Activity
Go to the line containing "Yorumlar (14)" in the records below and print it and every following line exactly, on through the line containing "17 Haziran 2021, 14:23", then stop.
§ §
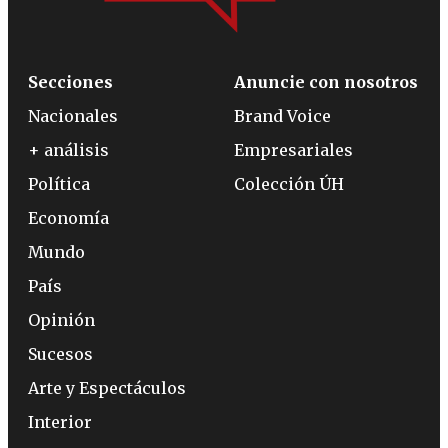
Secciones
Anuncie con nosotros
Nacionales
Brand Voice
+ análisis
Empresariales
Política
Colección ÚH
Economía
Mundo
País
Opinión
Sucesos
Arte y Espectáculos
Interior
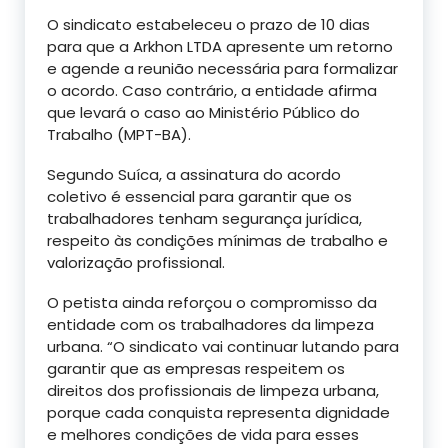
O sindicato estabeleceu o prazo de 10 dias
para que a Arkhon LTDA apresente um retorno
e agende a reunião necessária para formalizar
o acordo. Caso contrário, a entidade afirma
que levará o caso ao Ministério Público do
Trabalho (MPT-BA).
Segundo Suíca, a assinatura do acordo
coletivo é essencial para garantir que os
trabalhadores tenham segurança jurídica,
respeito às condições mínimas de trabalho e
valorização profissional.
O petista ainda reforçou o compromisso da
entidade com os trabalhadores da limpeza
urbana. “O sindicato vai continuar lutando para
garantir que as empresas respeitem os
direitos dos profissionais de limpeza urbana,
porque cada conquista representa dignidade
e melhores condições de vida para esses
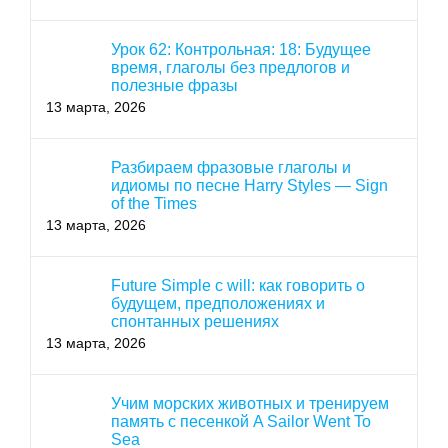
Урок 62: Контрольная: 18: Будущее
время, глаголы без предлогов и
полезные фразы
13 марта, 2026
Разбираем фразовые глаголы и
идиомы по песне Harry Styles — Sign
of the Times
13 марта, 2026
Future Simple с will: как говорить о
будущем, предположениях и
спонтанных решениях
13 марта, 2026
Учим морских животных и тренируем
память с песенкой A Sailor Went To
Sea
§ §
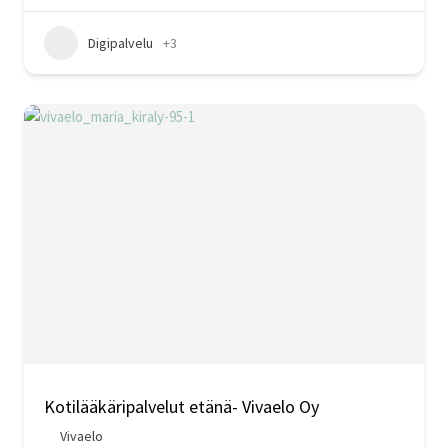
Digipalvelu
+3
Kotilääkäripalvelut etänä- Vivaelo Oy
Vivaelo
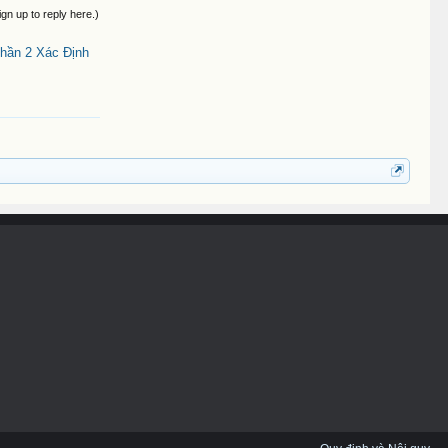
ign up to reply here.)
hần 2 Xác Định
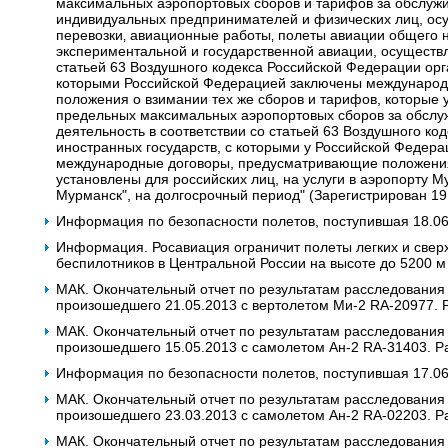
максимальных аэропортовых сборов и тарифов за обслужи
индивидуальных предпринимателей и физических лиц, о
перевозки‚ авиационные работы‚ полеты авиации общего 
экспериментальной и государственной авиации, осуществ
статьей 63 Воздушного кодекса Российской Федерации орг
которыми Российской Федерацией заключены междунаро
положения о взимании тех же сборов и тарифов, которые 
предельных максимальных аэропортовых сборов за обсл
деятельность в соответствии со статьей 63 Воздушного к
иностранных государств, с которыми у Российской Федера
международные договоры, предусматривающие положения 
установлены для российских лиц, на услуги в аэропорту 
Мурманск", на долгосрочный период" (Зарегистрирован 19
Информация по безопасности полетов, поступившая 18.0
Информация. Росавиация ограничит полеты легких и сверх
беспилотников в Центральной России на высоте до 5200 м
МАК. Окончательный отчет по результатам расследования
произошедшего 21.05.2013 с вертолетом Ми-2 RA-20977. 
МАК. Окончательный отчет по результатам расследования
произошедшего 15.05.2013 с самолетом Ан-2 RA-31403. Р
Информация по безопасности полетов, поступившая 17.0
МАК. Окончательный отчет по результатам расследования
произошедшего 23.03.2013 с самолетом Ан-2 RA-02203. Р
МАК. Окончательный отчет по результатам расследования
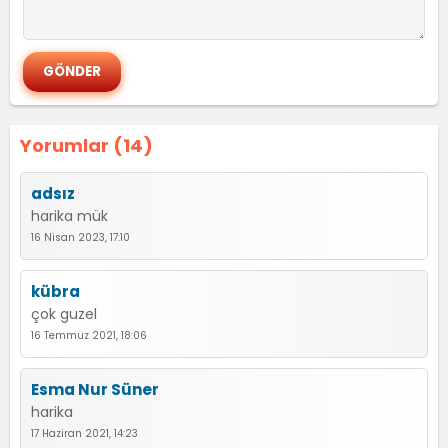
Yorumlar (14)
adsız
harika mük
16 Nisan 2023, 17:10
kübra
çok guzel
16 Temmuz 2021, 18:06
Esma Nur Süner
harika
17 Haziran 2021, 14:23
§ §
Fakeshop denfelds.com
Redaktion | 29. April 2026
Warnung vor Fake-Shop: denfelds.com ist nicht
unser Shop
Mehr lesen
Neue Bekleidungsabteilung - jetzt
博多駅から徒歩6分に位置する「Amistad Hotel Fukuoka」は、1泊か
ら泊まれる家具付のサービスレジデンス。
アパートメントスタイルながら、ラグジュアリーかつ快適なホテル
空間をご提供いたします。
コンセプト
§ §
Exercise output
Yorumlar (14)
adsız
harika mük
16 Nisan 2023, 17:10
kübra
çok guzel
16 Temmuz 2021, 18:06
Esma Nur Süner
harika
17 Haziran 2021, 14:23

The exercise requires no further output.